- [What to produce] Where does the word "Mạng" occur in the entries below? Copy every line that has it.
*** Opening Records ***
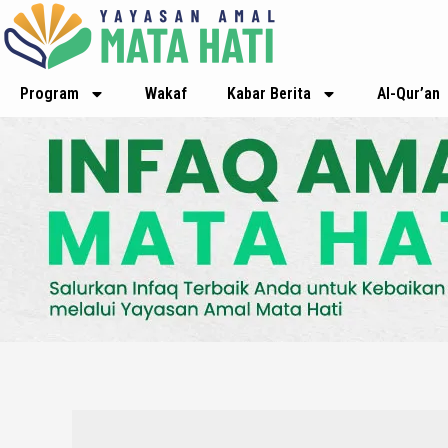
Lewati
ke
konten
Program
Wakaf
Kabar Berita
Al-Qur’an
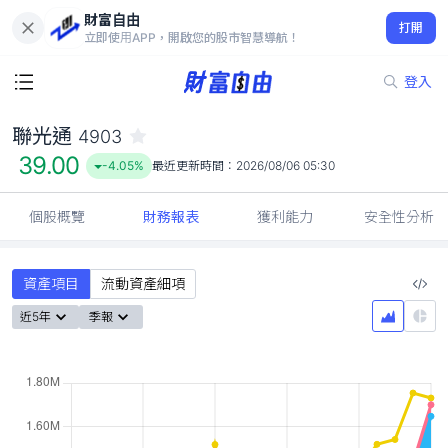
財富自由
聯光通 4903
打開
39.00
-4.05%
立即使用APP，開啟您的股市智慧導航！
登入
聯光通
4903
39.00
-4.05%
最近更新時間：
2026/08/06 05:30
個股概覽
財務報表
獲利能力
安全性分析
資產項目
流動資產細項
近5年
季報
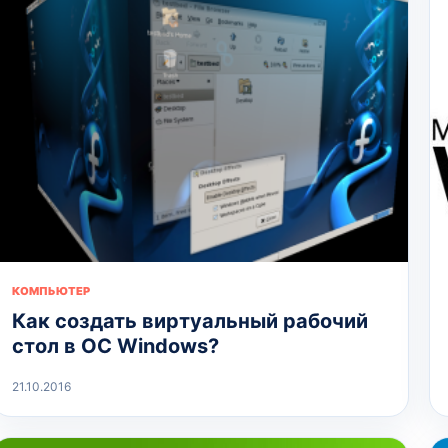
КОМПЬЮТЕР
Как создать виртуальный рабочий
стол в ОС Windows?
21.10.2016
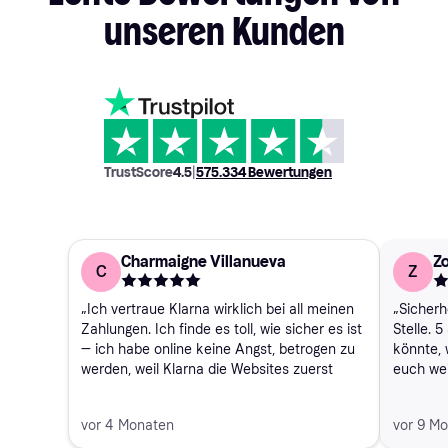
unseren
Kunden
TrustScore
4.5
|
575.334
Bewertungen
Charmaigne Villanueva
Z
C
Z
„Ich vertraue Klarna wirklich bei all meinen
„Sicherh
Zahlungen. Ich finde es toll, wie sicher es ist
Stelle. 
— ich habe online keine Angst, betrogen zu
könnte, 
werden, weil Klarna die Websites zuerst
euch weit
prüft.“
vor 4 Monaten
vor 9 M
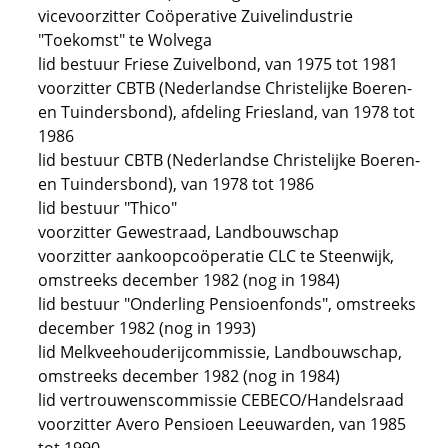
vicevoorzitter Coöperative Zuivelindustrie
"Toekomst" te Wolvega
lid bestuur Friese Zuivelbond, van 1975 tot 1981
voorzitter CBTB (Nederlandse Christelijke Boeren-
en Tuindersbond), afdeling Friesland, van 1978 tot
1986
lid bestuur CBTB (Nederlandse Christelijke Boeren-
en Tuindersbond), van 1978 tot 1986
lid bestuur "Thico"
voorzitter Gewestraad, Landbouwschap
voorzitter aankoopcoöperatie CLC te Steenwijk,
omstreeks december 1982 (nog in 1984)
lid bestuur "Onderling Pensioenfonds", omstreeks
december 1982 (nog in 1993)
lid Melkveehouderijcommissie, Landbouwschap,
omstreeks december 1982 (nog in 1984)
lid vertrouwenscommissie CEBECO/Handelsraad
voorzitter Avero Pensioen Leeuwarden, van 1985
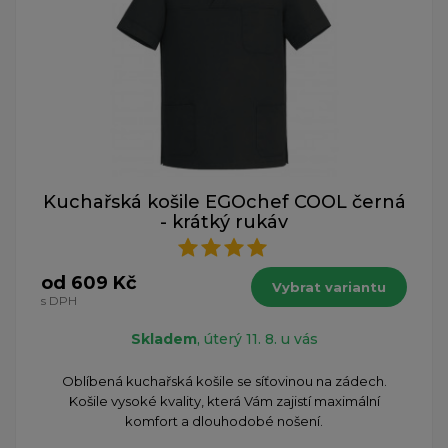
Kuchařská košile EGOchef COOL černá
- krátký rukáv
od 609 Kč
Vybrat variantu
s DPH
Skladem
, úterý 11. 8. u vás
Oblíbená kuchařská košile se síťovinou na zádech.
Košile vysoké kvality, která Vám zajistí maximální
komfort a dlouhodobé nošení.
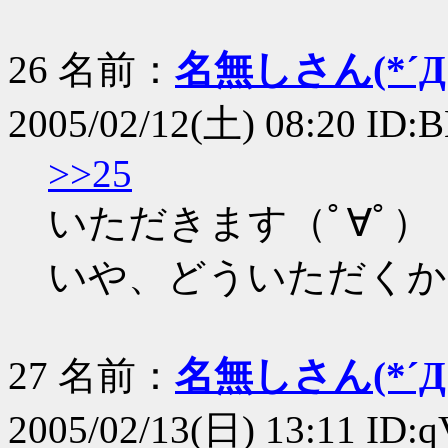
26 名前：
名無しさん(*´Д｀
2005/02/12(土) 08:20 ID
>>25
いただきます（ﾟ∀ﾟ）
いや、どういただくか
27 名前：
名無しさん(*´Д｀
2005/02/13(日) 13:11 ID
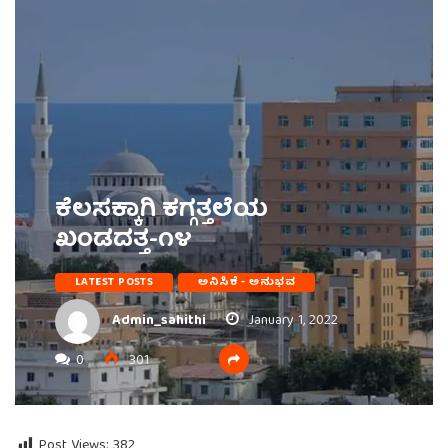
ಕೆಲಸಕ್ಕಾಗಿ ಕಗ್ಗತ್ತಲೆಯ
ಖಂಡದತ್ತ-೧೪
LATEST POSTS
ಅನಿಸಿಕೆ - ಅನುಭವ
Admin_sahithi
January 1, 2022
0
301
Post Views:
382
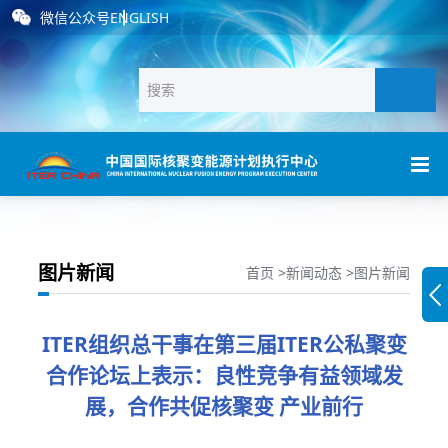
微信公众号
ENGLISH
图片新闻
首页
>
新闻动态
>
图片新闻
ITER组织总干事在第三届ITER公私聚变
合作论坛上表示：良性竞争有益领域发
展，合作共促核聚变 产业前行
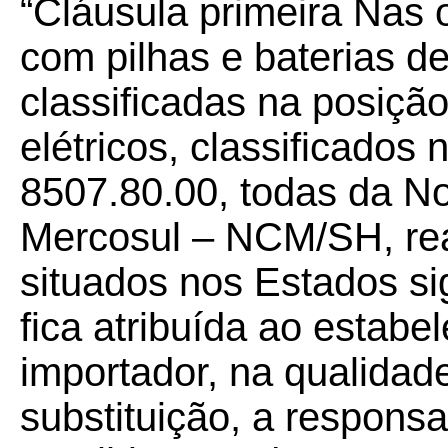
“Cláusula primeira Nas 
com pilhas e baterias de 
classificadas na posiçã
elétricos, classificados
8507.80.00, todas da 
Mercosul – NCM/SH, real
situados nos Estados si
fica atribuída ao estabe
importador, na qualidade
substituição, a responsa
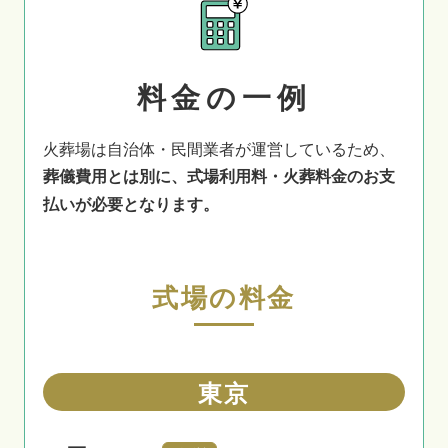
料金の一例
火葬場は自治体・民間業者が運営しているため、
葬儀費用とは別に、式場利用料・火葬料金のお支
払いが必要となります。
式場の料金
東京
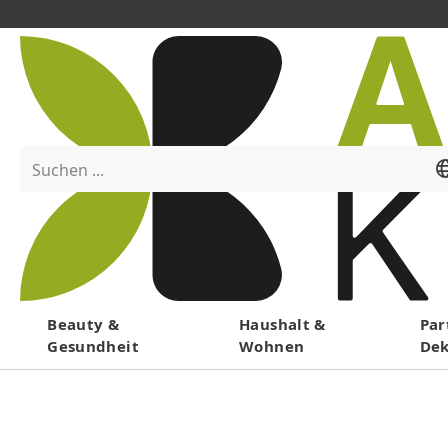
Suchen ...
Menü
Beauty &
Haushalt &
Par
Gesundheit
Wohnen
De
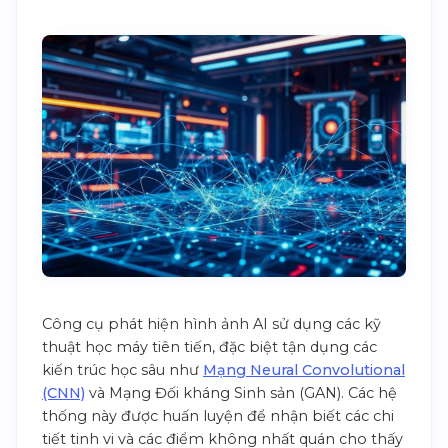
Công cụ phát hiện hình ảnh AI sử dụng các kỹ
thuật học máy tiên tiến, đặc biệt tận dụng các
kiến trúc học sâu như
Mạng Neural Convolutional
(CNN)
và Mạng Đối kháng Sinh sản (GAN). Các hệ
thống này được huấn luyện để nhận biết các chi
tiết tinh vi và các điểm không nhất quán cho thấy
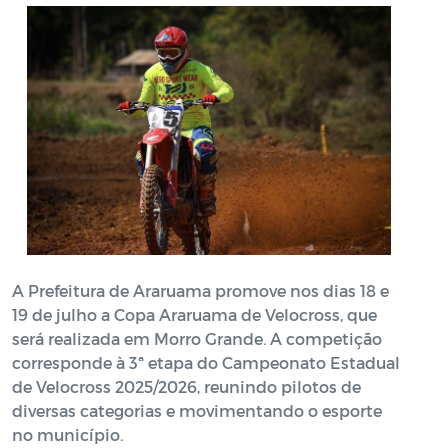
A Prefeitura de Araruama promove nos dias 18 e
19 de julho a Copa Araruama de Velocross, que
será realizada em Morro Grande. A competição
corresponde à 3ª etapa do Campeonato Estadual
de Velocross 2025/2026, reunindo pilotos de
diversas categorias e movimentando o esporte
no município.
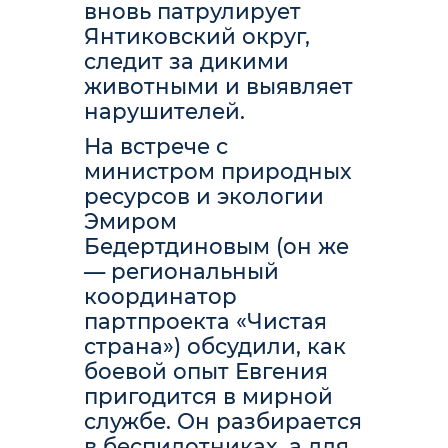
вновь патрулирует
Янтиковский округ,
следит за дикими
животными и выявляет
нарушителей.
На встрече с
министром природных
ресурсов и экологии
Эмиром
Бедертдиновым (он же
— региональный
координатор
партпроекта «Чистая
страна») обсудили, как
боевой опыт Евгения
пригодится в мирной
службе. Он разбирается
в беспилотниках, а для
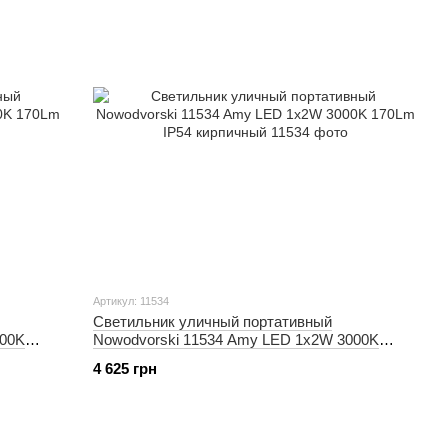
Артикул: 11534
Светильник уличный портативный
000K
Nowodvorski 11534 Amy LED 1x2W 3000K
170Lm IP54 кирпичный
4 625 грн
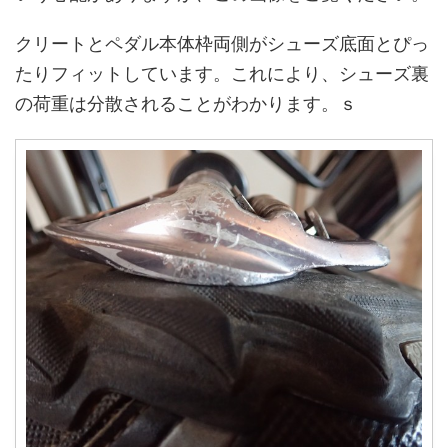
クリートとペダル本体枠両側がシューズ底面とぴっ
たりフィットしています。これにより、シューズ裏
の荷重は分散されることがわかります。ｓ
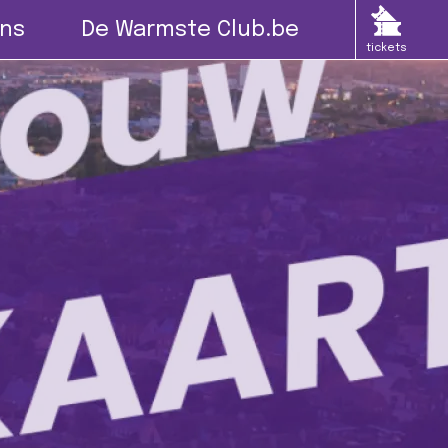
ns
De Warmste Club.be
tickets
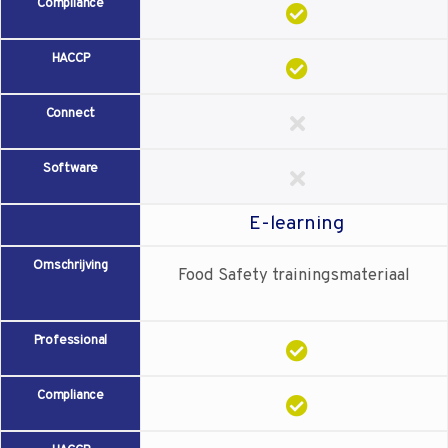
Compliance
HACCP
Connect
Software
E-learning
Omschrijving
Food Safety trainingsmateriaal
Professional
Compliance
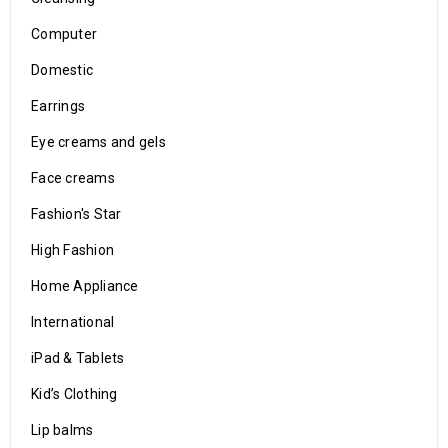
Computer
Domestic
Earrings
Eye creams and gels
Face creams
Fashion's Star
High Fashion
Home Appliance
International
iPad & Tablets
Kid’s Clothing
Lip balms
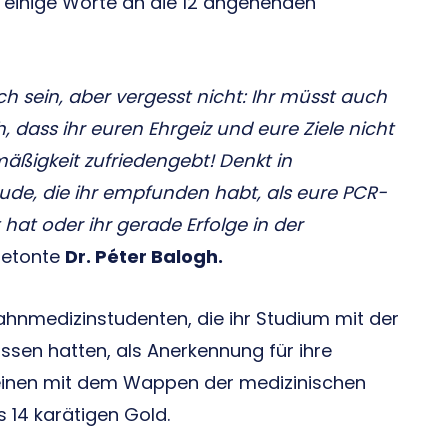
ete einige Worte an die 12 angehenden
ch sein, aber vergesst nicht: Ihr müsst auch
dass ihr euren Ehrgeiz und eure Ziele nicht
mäßigkeit zufriedengebt! Denkt in
ude, die ihr empfunden habt, als eure PCR-
 hat oder ihr gerade Erfolge in der
etonte
Dr. Péter Balogh.
ahnmedizinstudenten, die ihr Studium mit der
en hatten, als Anerkennung für ihre
einen mit dem Wappen der medizinischen
s 14 karätigen Gold.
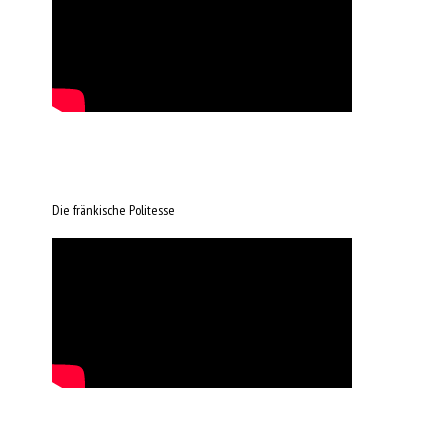
Die fränkische Politesse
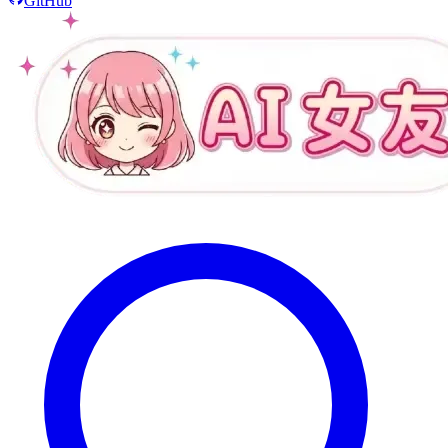
GitHub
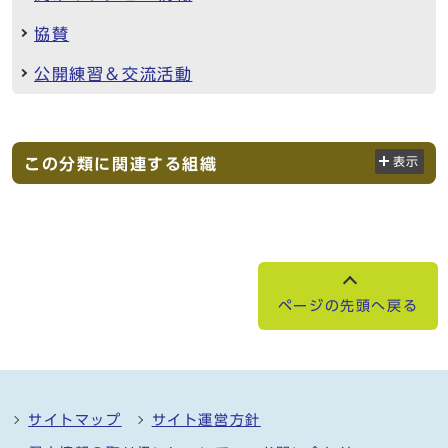
協賛
公開練習＆交流活動
この分類に関連する組織
表示
ページの先頭へ戻る
サイトマップ
サイト運営方針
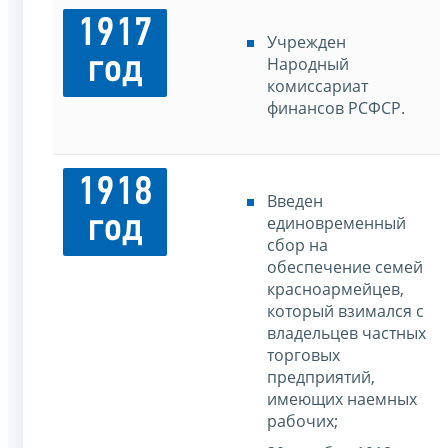
1917
Учрежден
год
Народный
комиссариат
финансов РСФСР.
1918
Введен
год
единовременный
сбор на
обеспечение семей
красноармейцев,
который взимался с
владельцев частных
торговых
предприятий,
имеющих наемных
рабочих;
*** Closing Records ***
- [Solution to this task]
Mạng Neural Convolutional
và Mạng Đối kháng Sinh sản (GAN). Các hệ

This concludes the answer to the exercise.